◆ **YOUR OBJECTIVE**
Every line of the data below is to be duplicated exactly, pictures excepted.

◆ **DATA FOR THE TASK**

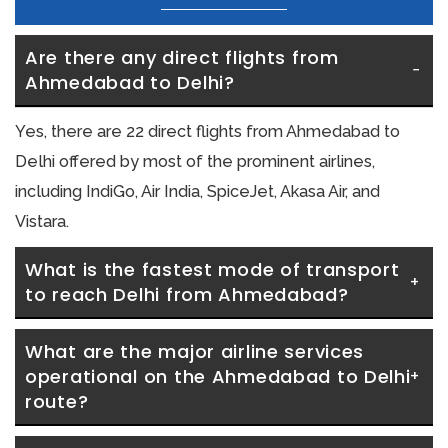
Are there any direct flights from 
Ahmedabad to Delhi?
Yes, there are 22 direct flights from Ahmedabad to
Delhi offered by most of the prominent airlines,
including IndiGo, Air India, SpiceJet, Akasa Air, and
Vistara.
What is the fastest mode of transport 
to reach Delhi from Ahmedabad?
What are the major airline services 
operational on the Ahmedabad to Delhi 
route?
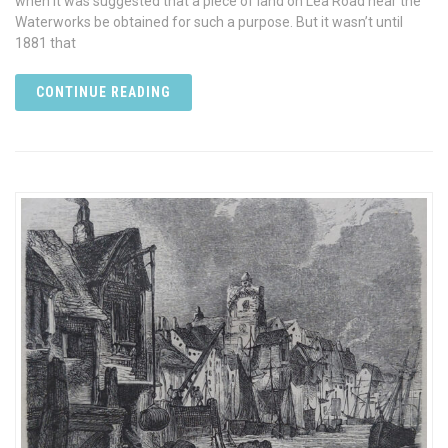
when it was suggested that a piece of land on Lea Road near the
Waterworks be obtained for such a purpose. But it wasn’t until
1881 that
CONTINUE READING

◆ **ANSWER SECTION**
Are there any direct flights from 
Ahmedabad to Delhi?
Yes, there are 22 direct flights from Ahmedabad to
Delhi offered by most of the prominent airlines,
including IndiGo, Air India, SpiceJet, Akasa Air, and
Vistara.
What is the fastest mode of transport 
to reach Delhi from Ahmedabad?
What are the major airline services 
operational on the Ahmedabad to Delhi 
route?
when it was suggested that a piece of land on Lea Road near the
Waterworks be obtained for such a purpose. But it wasn’t until
1881 that
CONTINUE READING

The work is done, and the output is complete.